***** STUDY MATERIAL *****
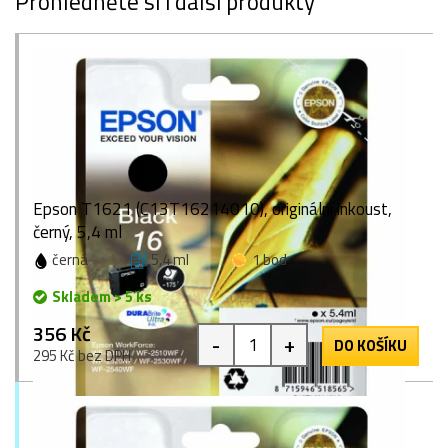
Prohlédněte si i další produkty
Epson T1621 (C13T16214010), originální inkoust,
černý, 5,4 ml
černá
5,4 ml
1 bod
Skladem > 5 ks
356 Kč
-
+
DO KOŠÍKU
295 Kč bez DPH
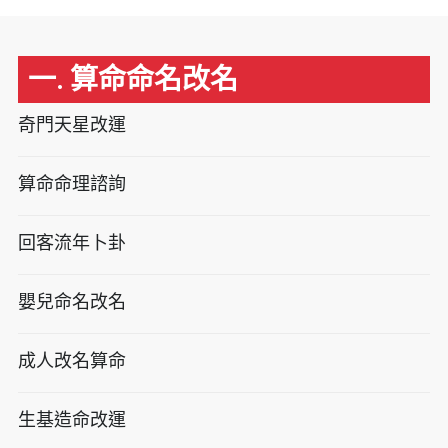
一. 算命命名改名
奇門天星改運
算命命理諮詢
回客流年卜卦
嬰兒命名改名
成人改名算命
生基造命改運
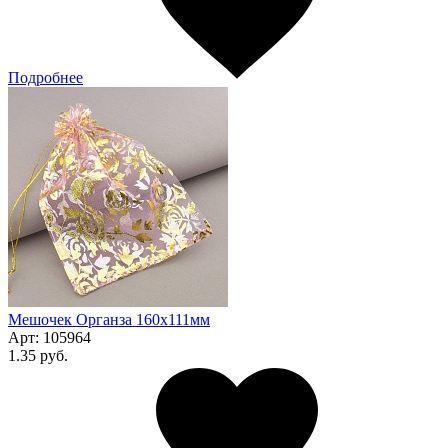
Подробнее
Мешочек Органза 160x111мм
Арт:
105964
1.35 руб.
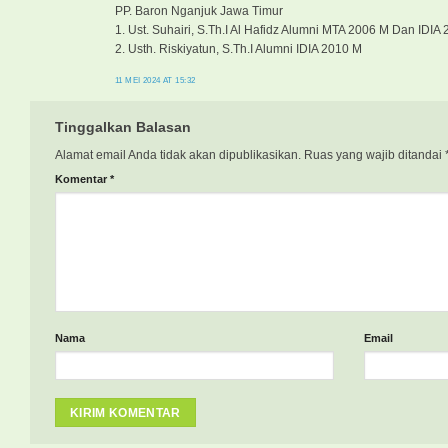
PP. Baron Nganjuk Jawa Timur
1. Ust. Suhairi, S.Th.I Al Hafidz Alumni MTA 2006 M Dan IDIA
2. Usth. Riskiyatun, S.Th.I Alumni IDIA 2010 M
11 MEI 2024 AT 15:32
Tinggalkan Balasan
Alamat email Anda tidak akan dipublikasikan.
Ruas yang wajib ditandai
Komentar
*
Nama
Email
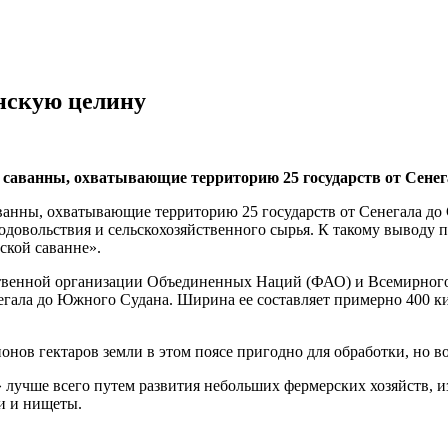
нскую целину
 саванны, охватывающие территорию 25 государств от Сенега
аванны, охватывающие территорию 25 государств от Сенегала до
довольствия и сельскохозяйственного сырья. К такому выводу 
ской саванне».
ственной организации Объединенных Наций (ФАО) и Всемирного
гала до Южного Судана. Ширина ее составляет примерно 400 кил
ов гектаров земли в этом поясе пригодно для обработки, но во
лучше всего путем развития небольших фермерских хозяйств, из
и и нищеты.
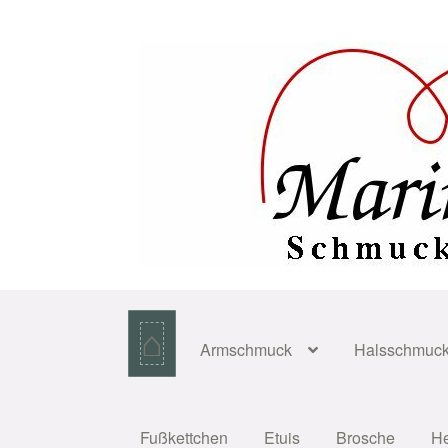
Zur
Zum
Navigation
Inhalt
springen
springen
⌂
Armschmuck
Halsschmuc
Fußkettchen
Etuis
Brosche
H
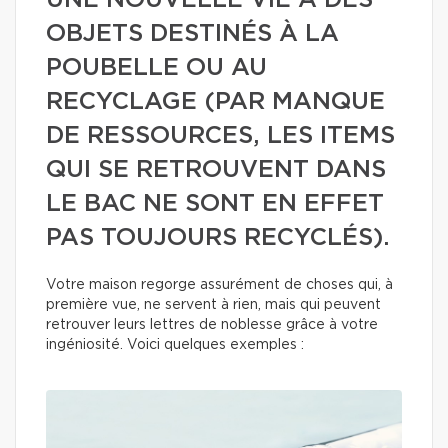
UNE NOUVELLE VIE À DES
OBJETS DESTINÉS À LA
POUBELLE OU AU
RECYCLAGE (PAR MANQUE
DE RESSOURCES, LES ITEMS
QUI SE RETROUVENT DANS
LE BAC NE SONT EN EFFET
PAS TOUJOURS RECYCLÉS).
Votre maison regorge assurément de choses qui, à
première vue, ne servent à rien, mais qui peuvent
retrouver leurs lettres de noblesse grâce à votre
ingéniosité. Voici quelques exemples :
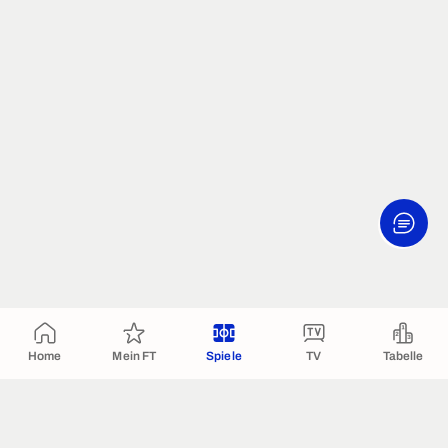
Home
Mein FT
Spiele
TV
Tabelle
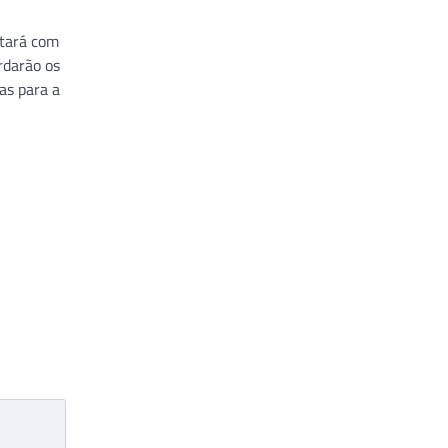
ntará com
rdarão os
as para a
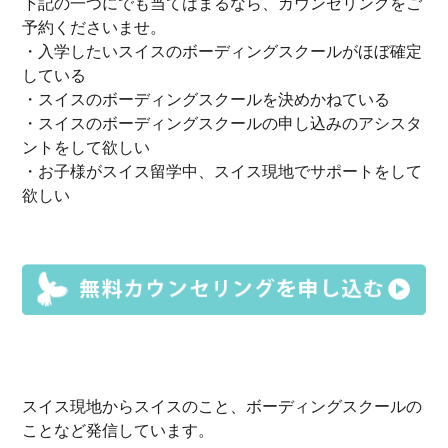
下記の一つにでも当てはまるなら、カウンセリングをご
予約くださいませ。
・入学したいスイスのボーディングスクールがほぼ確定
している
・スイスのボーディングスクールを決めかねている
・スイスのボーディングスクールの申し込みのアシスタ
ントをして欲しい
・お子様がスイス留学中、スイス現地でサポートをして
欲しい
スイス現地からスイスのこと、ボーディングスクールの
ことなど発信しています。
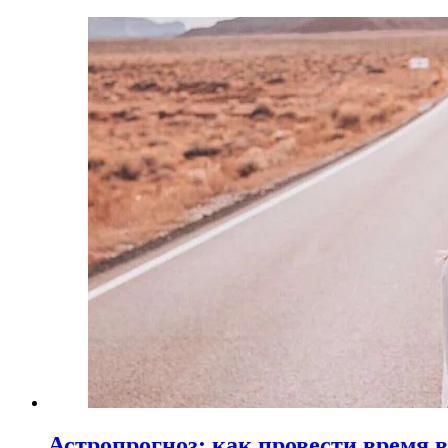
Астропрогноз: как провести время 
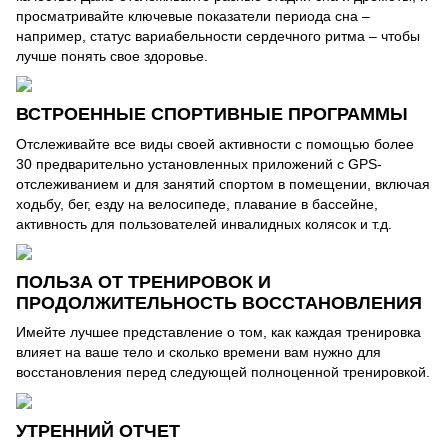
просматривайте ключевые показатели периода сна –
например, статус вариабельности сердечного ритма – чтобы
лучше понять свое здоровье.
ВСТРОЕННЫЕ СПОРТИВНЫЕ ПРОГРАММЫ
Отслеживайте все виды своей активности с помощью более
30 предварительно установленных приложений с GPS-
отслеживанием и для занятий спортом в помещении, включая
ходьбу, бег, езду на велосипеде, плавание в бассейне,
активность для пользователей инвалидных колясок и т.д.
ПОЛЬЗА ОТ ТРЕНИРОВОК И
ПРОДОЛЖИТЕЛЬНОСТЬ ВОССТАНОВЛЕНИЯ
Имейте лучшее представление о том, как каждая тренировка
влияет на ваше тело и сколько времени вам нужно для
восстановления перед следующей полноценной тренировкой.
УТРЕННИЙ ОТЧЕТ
*****
DIRECTIONS FOR THIS TASK: What lines in the listing above contain the word "Alumni"? Show each one.

EXERCISE OUTPUT:
1. Ust. Suhairi, S.Th.I Al Hafidz Alumni MTA 2006 M Dan IDIA
2. Usth. Riskiyatun, S.Th.I Alumni IDIA 2010 M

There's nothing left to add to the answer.